Considering that the Republican Party is still pushing for a European-style federal budget of austerity, which has proven nothing short of a disaster for the European Union, we are going to need all the stimulus we can get to keep positive economic momentum, thereby growing our gross domestic product and continuing to drive down unemployment.

Finally, there is a social benefit that will pay dividends for many years. An unfortunate outcome of the Republican opposition to comprehensive immigration reform has been a slide by some Tea Party Republicans into reprehensible, clearly racist rhetoric that has besmirched every American Latino in the country.

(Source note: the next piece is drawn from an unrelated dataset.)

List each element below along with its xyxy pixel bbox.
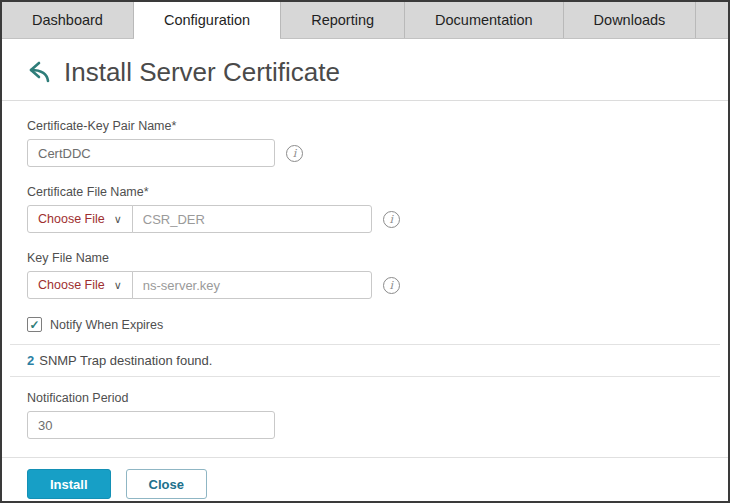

In the last few weeks of the midterm elections, for example, Rep. Steve King (R-Iowa) accused immigrants of being both Ebola carriers and sleeper cells for the Islamic State in Iraq and Syria (ISIS), entering the U.S. to behead Americans. Similar racialist rhetoric has been used by a variety of GOP figures and conservative commentators in recent years. There has been little or no pushback from the Republican mainstream for such denigrating speech from their most extreme members.

The president's immigration order will begin to normalize the status of immigrants, peeling away the animus and onus of the "illegal" label plastered on the whole Latino community by these kinds of attacks.

The rapid integration of currently undocumented immigrants into the American melting pot will restore comity and respect to the national discourse, rejecting once again that strain of American politics whose heart is still beating in Jim Crow.

President Obama's executive orders on immigration will, of course, cause a ruckus. But we need such a tumult to refocus the country on the real problems facing America. A shaky public education system, antiquated infrastructure and an inefficient and unfair tax code come to mind as issues with transcendent importance for the viability of America as the world's preeminent power.

Let's deal with immigration this year -- and get back to work on making America even stronger.